The proprietary printed charts used in aged-care facilities are usually multiple-page booklets designed to last for periods of up to six months. Whereas patients, doctors, nurses and pharmacists are usually co-located in hospitals and can physically use the same chart, this is not the case in residential aged-care facilities. Their differing locations result in all paperwork needing to be copied and faxed or shared electronically between the facility, doctors and pharmacists. The multiple-page booklet format of the charts used in aged care complicates transmitting a comprehensive record of a resident’s current treatments.
Drugs can be supplied to residents of aged-care facilities in original packs dispensed by a pharmacist and labelled with instructions for administration or supplied in dose administration aids. These aids may be packed with a single drug per pack (unit dose) or with a number of drugs due to be simultaneously administered to the resident (multi dose). While dose administration aids have become common place in aged-care facilities, not all prescribed drugs can be packed together due to formulation, stability or regulatory restraints. This frequently results in the use of parallel supply systems of original packs and dose administration aids.

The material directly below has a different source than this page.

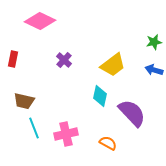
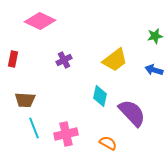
green star: moved 1 px right, 6 px up
purple cross: rotated 21 degrees clockwise
yellow trapezoid: moved 2 px right, 5 px up
brown trapezoid: moved 1 px right, 1 px up; rotated 10 degrees counterclockwise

All jurisdictions require a registered or enrolled nurse to be responsible for the drugs given in a residential aged-care facility. However, in some circumstances, trained nursing assistants are able to help residents to self-administer medicines.4 If supplied in an original pack, the nurse who administers a drug is required to verify it against the doctor’s order, select the correct quantity and record the administration on the chart. If the drug is supplied in a dose administration aid, the staff member who assists a resident to self-administer or who administers the contents must sign for doing so without the responsibility of identifying each drug. Medication charts need to be able to accommodate these differences in packaging and the obligations for documentation.
Any scheduled drug ordered on a medication chart in a residential aged-care facility requires a separate prescription to be written to facilitate supply and, if the medicine is listed on the Pharmaceutical Benefits Scheme (PBS), to enable reimbursement of the pharmacist. There are risks associated with the duplication of a written medication order. There are also additional ‘clerical’ obligations and a potential for a delay in treatment. Any tardiness in writing a complete prescription may entail a delay in supply or payment and, if the prescription is never written, there will be no reimbursement of the cost.